Today is May Day — International Workers’ Day, a day of marches & rallies & protests led by immigrant workers across the country. And the first May Day of them all, back in 1886, was led by immigrant workers fighting for one of the most basic labor rights there is: the 8-hour day.
Thanks to their movement, overtime pay after 40 hours of work became a basic workplace standard.
But 132 years later, overtime is no longer a reality for hundreds of thousands of working people in our state. More and more of us are working more and more hours — but we're not getting paid for it. Pretty much all an employer has to do is call someone a manager and pay them a salary of at least $24,000 a year, and they can make them work as many hours as they feel like. Without any overtime pay at all.
The good news is that the Washington State Department of Labor & Industries has the power to write new rules to expand overtime protections, and that process is getting underway. It could have a huge impact on front-line managers and other underpaid salaried workers who don't get a dime for a single hour they work over the standard 40 a week. It could mean more money in their checks, more time in their lives, or a little bit of both.

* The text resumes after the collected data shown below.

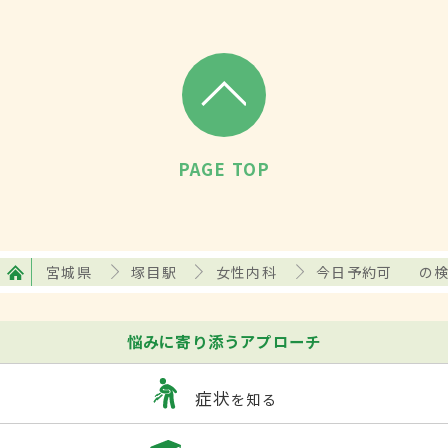
PAGE TOP
宮城県
塚目駅
女性内科
今日予約可
の
悩みに寄り添うアプローチ
症状
を知る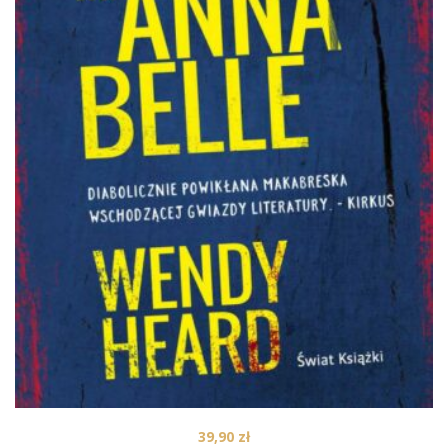
39,90
zł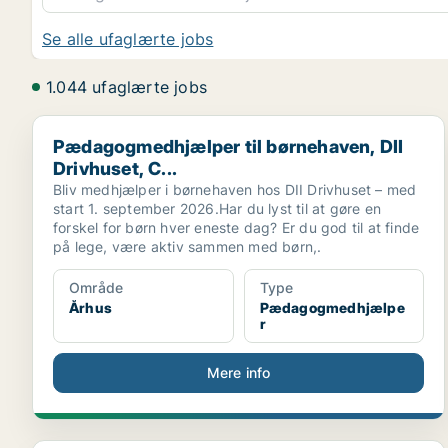
Se alle ufaglærte jobs
1.044 ufaglærte jobs
Pædagogmedhjælper til børnehaven, DII Drivhuset, C.
Pædagogmedhjælper til børnehaven, DII
Drivhuset, C...
Bliv medhjælper i børnehaven hos DII Drivhuset – med
start 1. september 2026.Har du lyst til at gøre en
forskel for børn hver eneste dag? Er du god til at finde
på lege, være aktiv sammen med børn,.
Område
Type
Århus
Pædagogmedhjælpe
r
Mere info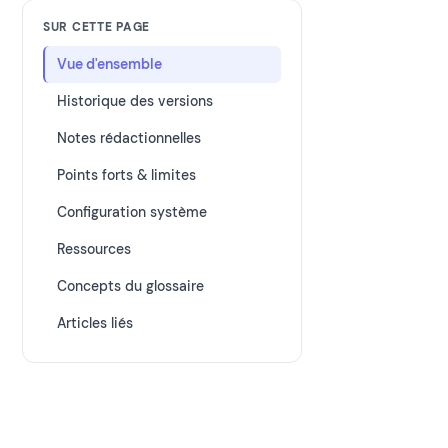
SUR CETTE PAGE
Vue d'ensemble
Historique des versions
Notes rédactionnelles
Points forts & limites
Configuration système
Ressources
Concepts du glossaire
Articles liés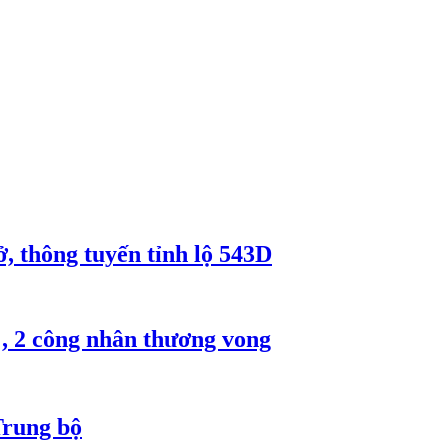
, thông tuyến tỉnh lộ 543D
, 2 công nhân thương vong
Trung bộ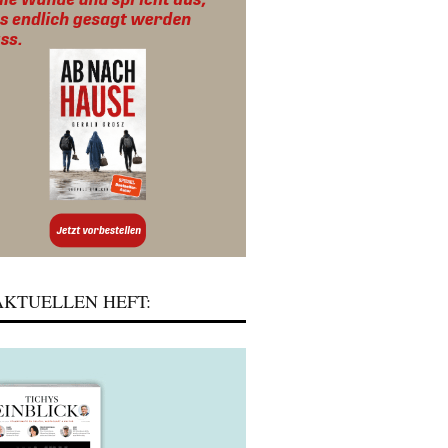
KTUELLEN HEFT: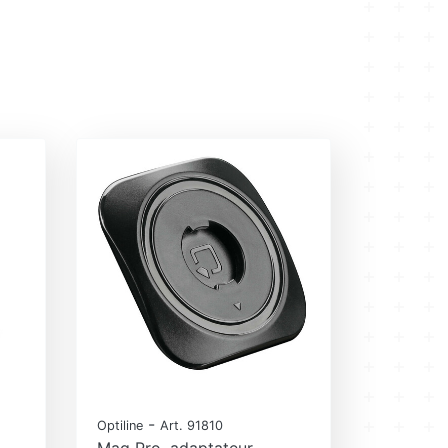
-
Optiline
Art. 91810
Mag Pro, adaptateur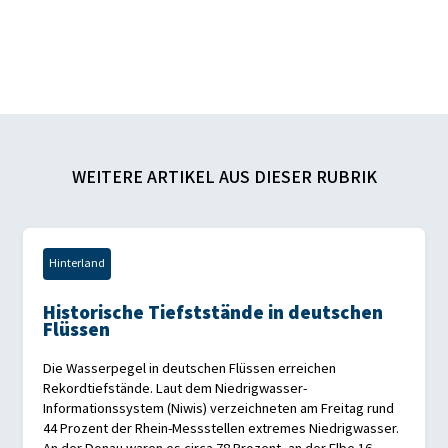
WEITERE ARTIKEL AUS DIESER RUBRIK
Hinterland
Historische Tiefststände in deutschen
Flüssen
Die Wasserpegel in deutschen Flüssen erreichen
Rekordtiefstände. Laut dem Niedrigwasser-
Informationssystem (Niwis) verzeichneten am Freitag rund
44 Prozent der Rhein-Messstellen extremes Niedrigwasser.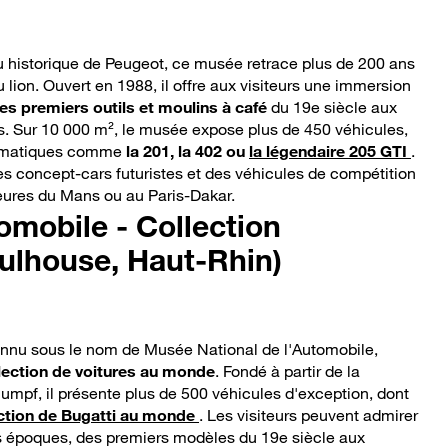
 historique de Peugeot, ce musée retrace plus de 200 ans
u lion. Ouvert en 1988, il offre aux visiteurs une immersion
es premiers outils et moulins à café
du 19e siècle aux
ts. Sur 10 000 m², le musée expose plus de 450 véhicules,
ématiques comme
la 201, la 402 ou
la légendaire 205 GTI
.
s concept-cars futuristes et des véhicules de compétition
eures du Mans ou au Paris-Dakar.
tomobile - Collection
ulhouse, Haut-Rhin)
nu sous le nom de Musée National de l'Automobile,
llection de voitures au monde
. Fondé à partir de la
lumpf, il présente plus de 500 véhicules d'exception, dont
ection de Bugatti au monde
. Les visiteurs peuvent admirer
es époques, des premiers modèles du 19e siècle aux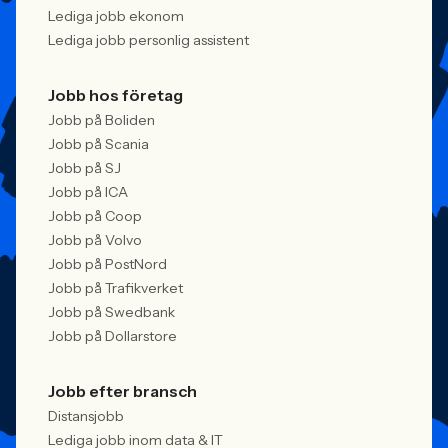
Lediga jobb ekonom
Lediga jobb personlig assistent
Jobb hos företag
Jobb på Boliden
Jobb på Scania
Jobb på SJ
Jobb på ICA
Jobb på Coop
Jobb på Volvo
Jobb på PostNord
Jobb på Trafikverket
Jobb på Swedbank
Jobb på Dollarstore
Jobb efter bransch
Distansjobb
Lediga jobb inom data & IT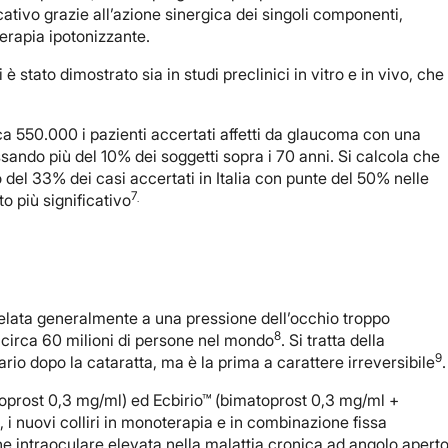
cativo grazie all’azione sinergica dei singoli componenti,
 terapia ipotonizzante.
 è stato dimostrato sia in studi preclinici in vitro e in vivo, che
ca 550.000 i pazienti accertati affetti da glaucoma con una
sando più del 10% dei soggetti sopra i 70 anni. Si calcola che
del 33% dei casi accertati in Italia con punte del 50% nelle
7
o più significativo
.
relata generalmente a una pressione dell’occhio troppo
8
 circa 60 milioni di persone nel mondo
. Si tratta della
9
ario dopo la cataratta, ma è la prima a carattere irreversibile
.
prost 0,3 mg/ml) ed Ecbirio™ (bimatoprost 0,3 mg/ml +
 i nuovi colliri in monoterapia e in combinazione fissa
ne intraoculare elevata nella malattia cronica ad angolo apert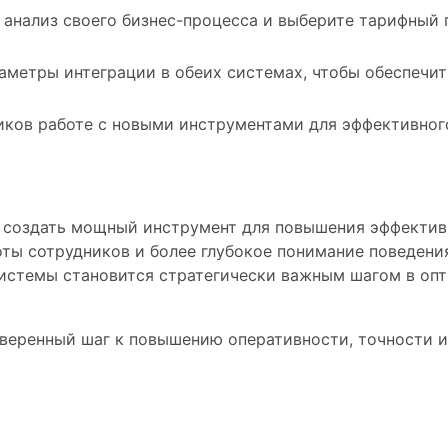
анализ своего бизнес-процесса и выберите тарифный п
метры интеграции в обеих системах, чтобы обеспечит
ков работе с новыми инструментами для эффективног
т создать мощный инструмент для повышения эффектив
ты сотрудников и более глубокое понимание поведен
системы становится стратегически важным шагом в оп
уверенный шаг к повышению оперативности, точности 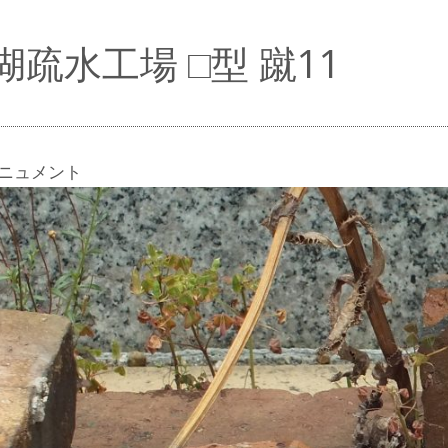
湖疏水工場 □型 蹴11
ニュメント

It could be another extraordinary breakthrough for workers' rights in our state.
But you probably won’t be surprised to hear that the corporate lawyers and business lobbyists are already preparing to go to war to avoid having to respect people’s time. So we need to make sure the big business types aren’t the only ones in the room.
The people doing the work need to be heard and have a say in what this new policy could look like — and that’s what Working Washington is all about.
Overtime is such a key issue in labor history because the demand comes out of the basic reality that workers are human beings. We have families. We have communities. We have lives outside of work. Our time deserves respect, too.
And that’s why there's something just so perfect about the slogan that arose sometime back around that original May Day: “8 hours for work, 8 hours for sleep, 8 hours for what we will.”
Let’s make that balance a reality again.